### Try it
Transcription, pictures excluded: write out the data below exactly.

### Raw data
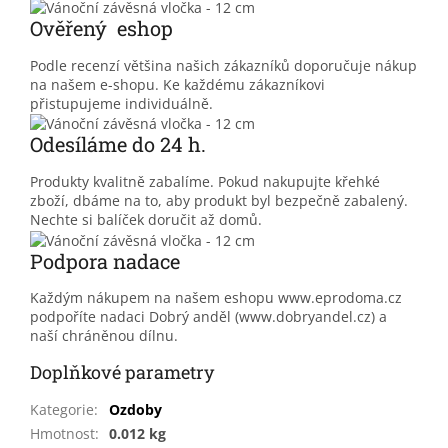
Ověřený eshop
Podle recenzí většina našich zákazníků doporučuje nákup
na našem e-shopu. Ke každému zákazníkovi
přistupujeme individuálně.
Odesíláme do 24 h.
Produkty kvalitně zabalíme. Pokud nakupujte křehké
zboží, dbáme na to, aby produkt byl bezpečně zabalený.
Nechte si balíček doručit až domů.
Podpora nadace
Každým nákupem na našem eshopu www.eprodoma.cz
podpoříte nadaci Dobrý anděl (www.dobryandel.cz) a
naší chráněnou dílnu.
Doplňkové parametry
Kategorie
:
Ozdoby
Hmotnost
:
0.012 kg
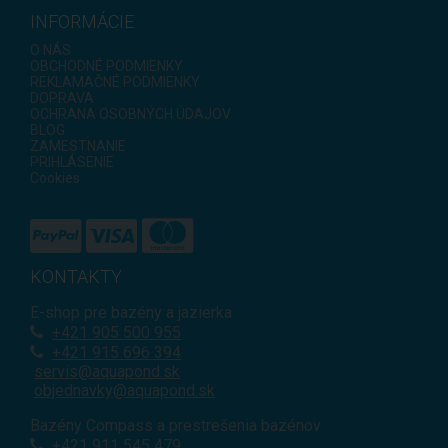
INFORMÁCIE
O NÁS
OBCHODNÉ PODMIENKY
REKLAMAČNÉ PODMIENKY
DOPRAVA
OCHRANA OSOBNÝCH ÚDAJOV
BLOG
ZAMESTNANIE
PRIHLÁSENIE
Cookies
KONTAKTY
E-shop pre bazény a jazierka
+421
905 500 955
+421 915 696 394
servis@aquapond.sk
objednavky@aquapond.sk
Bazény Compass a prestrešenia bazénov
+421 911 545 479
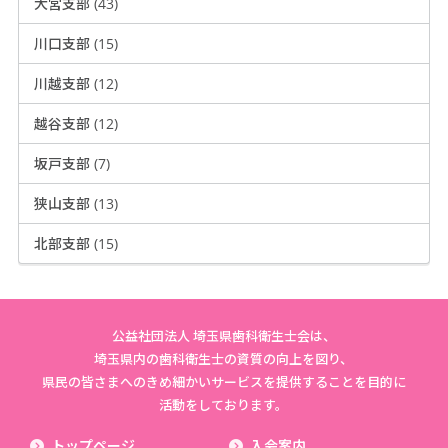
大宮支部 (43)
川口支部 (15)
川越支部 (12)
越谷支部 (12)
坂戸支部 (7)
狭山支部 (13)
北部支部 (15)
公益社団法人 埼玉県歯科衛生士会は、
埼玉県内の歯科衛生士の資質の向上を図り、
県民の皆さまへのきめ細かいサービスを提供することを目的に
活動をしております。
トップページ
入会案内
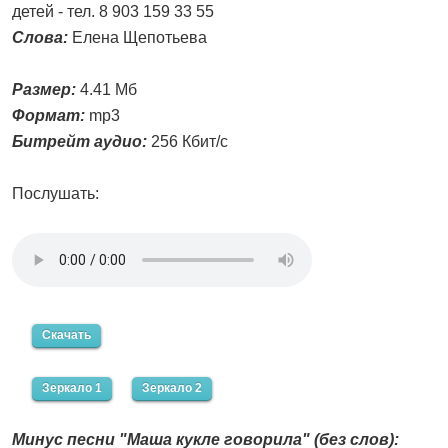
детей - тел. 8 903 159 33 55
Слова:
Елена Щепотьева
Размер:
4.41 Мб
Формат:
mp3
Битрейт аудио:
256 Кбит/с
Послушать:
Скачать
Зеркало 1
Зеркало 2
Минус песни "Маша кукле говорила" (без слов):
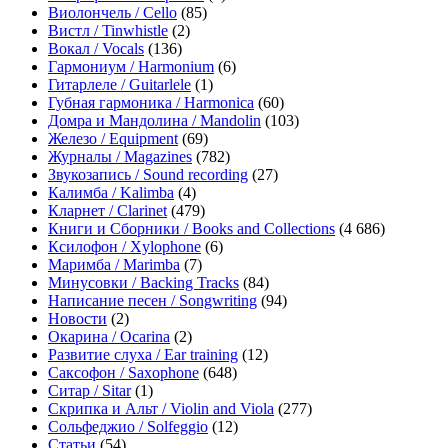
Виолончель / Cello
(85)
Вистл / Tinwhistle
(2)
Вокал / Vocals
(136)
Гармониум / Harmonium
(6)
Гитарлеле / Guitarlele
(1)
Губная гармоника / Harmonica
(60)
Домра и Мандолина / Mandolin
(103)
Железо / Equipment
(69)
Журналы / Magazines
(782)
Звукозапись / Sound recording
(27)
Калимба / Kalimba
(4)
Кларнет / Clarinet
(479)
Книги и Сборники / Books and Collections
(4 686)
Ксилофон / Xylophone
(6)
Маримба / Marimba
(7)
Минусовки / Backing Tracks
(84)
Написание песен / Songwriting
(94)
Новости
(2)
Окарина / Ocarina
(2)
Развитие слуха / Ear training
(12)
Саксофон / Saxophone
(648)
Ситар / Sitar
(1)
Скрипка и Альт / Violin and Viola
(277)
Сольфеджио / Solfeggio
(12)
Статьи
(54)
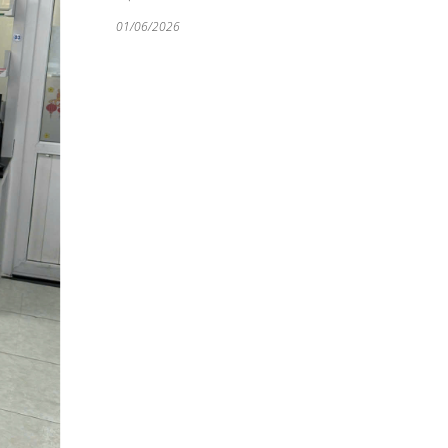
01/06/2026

### Result
Ověřený eshop
Podle recenzí většina našich zákazníků doporučuje nákup
na našem e-shopu. Ke každému zákazníkovi
přistupujeme individuálně.
Odesíláme do 24 h.
Produkty kvalitně zabalíme. Pokud nakupujte křehké
zboží, dbáme na to, aby produkt byl bezpečně zabalený.
Nechte si balíček doručit až domů.
Podpora nadace
Každým nákupem na našem eshopu www.eprodoma.cz
podpoříte nadaci Dobrý anděl (www.dobryandel.cz) a
naší chráněnou dílnu.
Doplňkové parametry
Kategorie
:
Ozdoby
Hmotnost
:
0.012 kg
INFORMÁCIE
O NÁS
OBCHODNÉ PODMIENKY
REKLAMAČNÉ PODMIENKY
DOPRAVA
OCHRANA OSOBNÝCH ÚDAJOV
BLOG
ZAMESTNANIE
PRIHLÁSENIE
Cookies
KONTAKTY
E-shop pre bazény a jazierka
+421
905 500 955
+421 915 696 394
servis@aquapond.sk
objednavky@aquapond.sk
Bazény Compass a prestrešenia bazénov
+421 911 545 479
大宮支部 (43)
川口支部 (15)
川越支部 (12)
越谷支部 (12)
坂戸支部 (7)
狭山支部 (13)
北部支部 (15)
公益社団法人 埼玉県歯科衛生士会は、
埼玉県内の歯科衛生士の資質の向上を図り、
県民の皆さまへのきめ細かいサービスを提供することを目的に
活動をしております。
トップページ
入会案内
детей - тел. 8 903 159 33 55
Слова:
Елена Щепотьева
Размер:
4.41 Мб
Формат:
mp3
Битрейт аудио:
256 Кбит/с
Послушать:
Скачать
Зеркало 1
Зеркало 2
Минус песни "Маша кукле говорила" (без слов):
Виолончель / Cello
(85)
Вистл / Tinwhistle
(2)
Вокал / Vocals
(136)
Гармониум / Harmonium
(6)
Гитарлеле / Guitarlele
(1)
Губная гармоника / Harmonica
(60)
Домра и Мандолина / Mandolin
(103)
Железо / Equipment
(69)
Журналы / Magazines
(782)
Звукозапись / Sound recording
(27)
Калимба / Kalimba
(4)
Кларнет / Clarinet
(479)
Книги и Сборники / Books and Collections
(4 686)
Ксилофон / Xylophone
(6)
Маримба / Marimba
(7)
Минусовки / Backing Tracks
(84)
Написание песен / Songwriting
(94)
Новости
(2)
Окарина / Ocarina
(2)
Развитие слуха / Ear training
(12)
Саксофон / Saxophone
(648)
Ситар / Sitar
(1)
Скрипка и Альт / Violin and Viola
(277)
Сольфеджио / Solfeggio
(12)
Статьи
(54)
01/06/2026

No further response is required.